Antes que a ti, debo obedecer a Dios. Mi respuesta es ¡No!
El oficial perdió el control, sacó su revolver y lo golpeó hasta que Kata Ragoso perdió el conocimiento.
Cuando el cacique despertó, el oficial le ordenó nuevamente trabajar en sábado y, al recibir la misma respuesta que antes, se enfureció y dio la orden de fusilarlo. Un escuadrón de fusilamiento fue alineado, y Kata Ragoso fue puesto delante de ellos. El oficial comenzó a contar:
Uno, dos…
Por alguna razón no pudo pronunciar “tres”. Nuevamente comenzó a contar:
Uno, dos…
Pero su lengua estaba inmóvil. Por tercera vez, gritó:
Uno, dos…
Fue lo último que pudo decir. A partir de ese momento, quedo mudo por unas cuantas horas.
Kata Ragoso fue llevado a la prisión y dejado allí, quizás, para morir. Los nativos del sur, fuertes y grandes luchadores, podrían haber arrasado el puesto del ejercito para rescatar a su dirigente, pero ahora eran cristianos; por lo tanto, presentaron su petición a Dios para que él lo liberara.

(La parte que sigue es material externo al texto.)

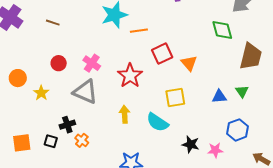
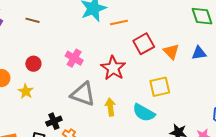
red circle: (59, 63) -> (33, 64), moved
gray triangle: (85, 92) -> (83, 94), moved
blue triangle: (219, 96) -> (199, 53), moved

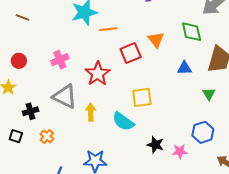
orange triangle: (171, 52) -> (156, 40), moved
pink cross: (74, 58) -> (60, 60), turned 30
black cross: (54, 121) -> (31, 111), moved

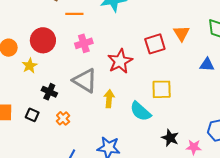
orange line: (108, 29) -> (74, 14), moved
red circle: (19, 61) -> (43, 40), size x1.6
black cross: (31, 111) -> (49, 92), turned 35

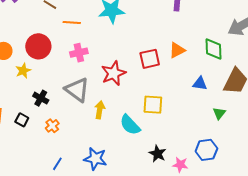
orange triangle: (181, 33) -> (177, 50), turned 30

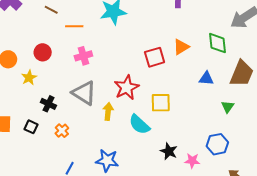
red circle: (38, 46) -> (43, 52), size x0.7
red star: (114, 73) -> (127, 88), moved

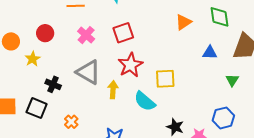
pink cross: (83, 56) -> (86, 35), turned -30
red square: (155, 57) -> (123, 33), moved
black square: (31, 127) -> (37, 108), size x1.5
orange cross: (62, 131) -> (71, 122), moved

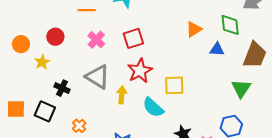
blue triangle: (210, 53) -> (217, 49), moved
green triangle: (232, 80) -> (241, 89), size x1.5

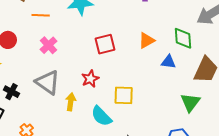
red square: (133, 38) -> (105, 44), moved
red star: (140, 71) -> (90, 79), size x0.7

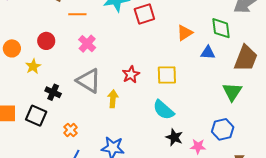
red square: (105, 44) -> (144, 14), moved
yellow square: (124, 95) -> (167, 75), moved
cyan semicircle: (101, 116) -> (163, 110), moved

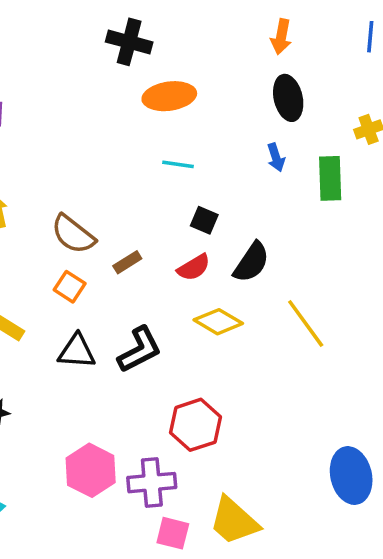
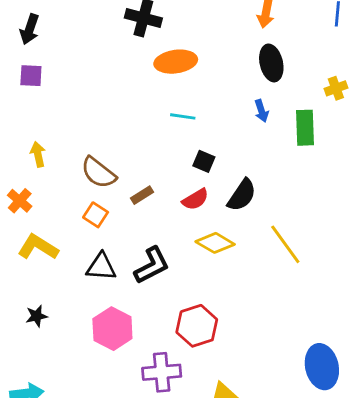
pink hexagon: (91, 470) -> (112, 329), moved

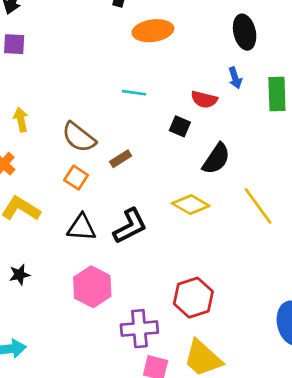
cyan line: (183, 116) -> (134, 93), moved
red semicircle: (195, 199) -> (204, 99), moved, turned 45
red hexagon: (197, 326) -> (193, 298), moved

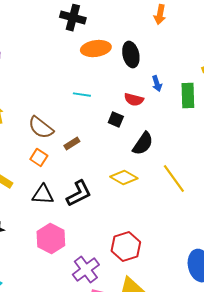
black ellipse: (245, 32) -> (131, 55), moved
purple cross: (139, 329) -> (86, 270), turned -32

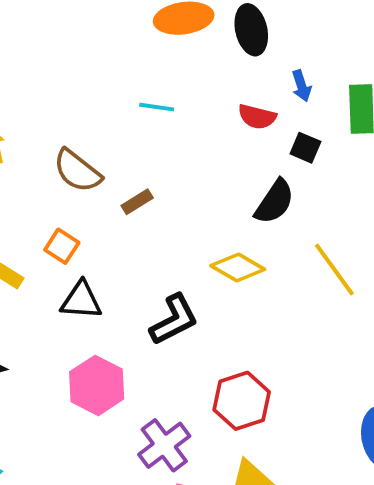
black square: (116, 120) -> (305, 148), moved
orange square: (39, 158) -> (62, 246), moved
black L-shape: (79, 194) -> (174, 320), moved

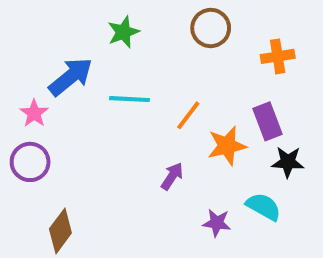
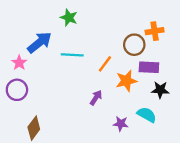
brown circle: (211, 28) -> (134, 45), moved
green star: (123, 32) -> (69, 18), turned -30
purple rectangle: (268, 121) -> (149, 67), turned -66

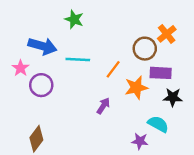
orange cross: (155, 31) -> (167, 34), turned -30
blue arrow: (39, 42) -> (42, 46), turned 55
purple circle: (17, 90) -> (41, 85), moved
purple star: (121, 124) -> (140, 141), moved

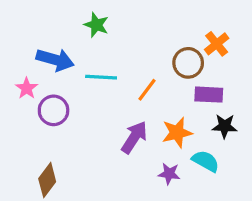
orange star: (136, 88) -> (177, 133), moved
purple arrow: (103, 106) -> (134, 137), size x1.5
purple star: (140, 141) -> (169, 174), moved

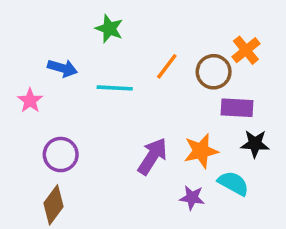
blue arrow: (55, 60) -> (62, 68), size x0.7
orange line: (147, 90) -> (167, 66), moved
purple circle: (54, 110) -> (61, 155), moved

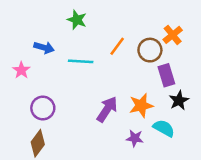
purple rectangle: (237, 108) -> (166, 75), turned 70
black star: (255, 144) -> (179, 100), turned -30

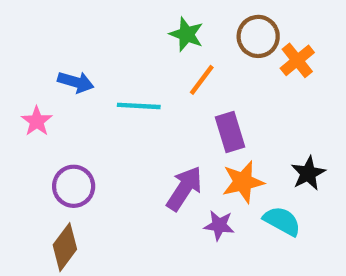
green star: (77, 20) -> (187, 34), moved
brown circle: (150, 50) -> (258, 36), moved
purple rectangle: (166, 75) -> (230, 132), moved
purple star: (135, 138) -> (219, 225), moved

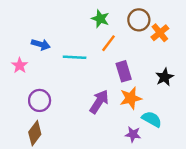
black star: (308, 173) -> (165, 77), moved
purple star: (219, 225) -> (133, 134), moved

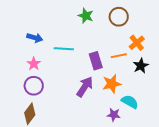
orange cross: (160, 33) -> (137, 43), moved
orange line: (108, 43) -> (119, 56), moved, turned 42
pink star: (20, 65) -> (34, 64), moved
purple rectangle: (124, 71) -> (96, 61), moved

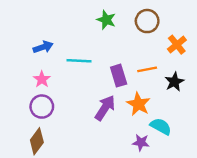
blue arrow: (35, 38) -> (43, 47), turned -35
orange cross: (137, 43) -> (177, 45), moved
orange star: (112, 84) -> (138, 104), turned -30

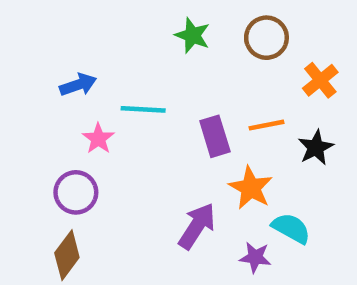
pink star: (42, 79) -> (98, 139), moved
purple arrow: (105, 108) -> (197, 226), moved

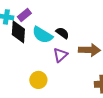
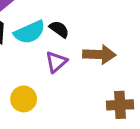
cyan semicircle: (42, 35) -> (30, 32), turned -55

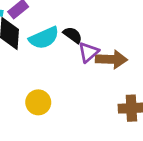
purple triangle: (56, 62) -> (88, 52), moved

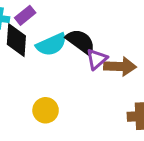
black semicircle: (73, 35) -> (81, 42), size x1.5

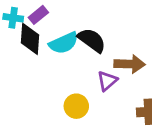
purple triangle: (97, 59) -> (107, 81), moved
yellow circle: (46, 110) -> (76, 106), moved

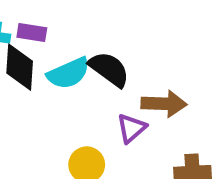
purple rectangle: (38, 15) -> (32, 33), turned 48

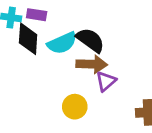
brown arrow: (164, 104) -> (92, 64), moved

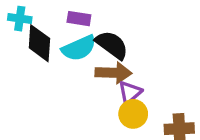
purple rectangle: (37, 15) -> (79, 19), moved
yellow circle: (75, 107) -> (133, 114), moved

La iglesia decidió que una noche, cuando la luna saliera y se posara sobre las montañas, se juntarían dondequiera que estuvieran y orarían por Kata Ragoso. El mensaje fue enviado por medio de tambores a todos los habitantes de la selva. Esa noche, cuando la luna se posó sobre las montañas, un hombre alto llegó al campo de la prisión, tomó el candado, dio vuelta la llave y, abriendo la puerta, llamó:
¡Kata Ragoso!
Sí, señor.
Ven aquí. Tu compañero misionero, también.
Los dos misioneros se levantaron del suelo, donde habían estado tratando de dormir, y se dirigieron hacia la puerta. El hombre alto los tomó del brazo, cerró nuevamente la puerta con llave, los acompaño hasta el sendero de la playa y les dijo:
¡Váyanse a su casa!
Los dos hombres, sorprendidos, caminaron hacia adelante unos pocos pasos, y allí, a la vista, encontraron una canoa con los remos, que brillaban a la luz de la luna. Se dieron vuelta para agradecer a aquél que los había librado, pero el sendero estaba vacío.